Both Douglas and Furlong referred to the Games as a fairy tale ending, one rife with conflict, tension, love and humanity that couldn't have had a cheesier ending. But it was exactly what fate handed us in the end and it felt good for most people who were living through it.

"Success is tough," Furlong says. "Nobody wins easy, in anything, and we're that story. I think we're a story that people can relate to because they all had something to do with it."

A year later, Furlong's schedule has not loosened up one iota since the Games ended, condensing the scope of his new book, Patriot Hearts , into a series of hour-long speeches in cities and towns across the continent. He admits that he's tired but has never been happier. And why not? He gets to share his greatest success every day, with crowds of people who actually want to hear about it.

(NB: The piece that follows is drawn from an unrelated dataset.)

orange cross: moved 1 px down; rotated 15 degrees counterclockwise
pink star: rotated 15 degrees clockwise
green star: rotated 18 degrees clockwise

"(The story) is something that is very human, very engaging and people are able to look at it," he says. "It is a metaphor for so many things. Sport is. It's about winning and losing and overcoming adversity and about effort and trying hard and playing fair. The rules of life are all embedded in sport, so it's fun to be able to tell that story, especially when it worked out exactly that way. I always thought it would."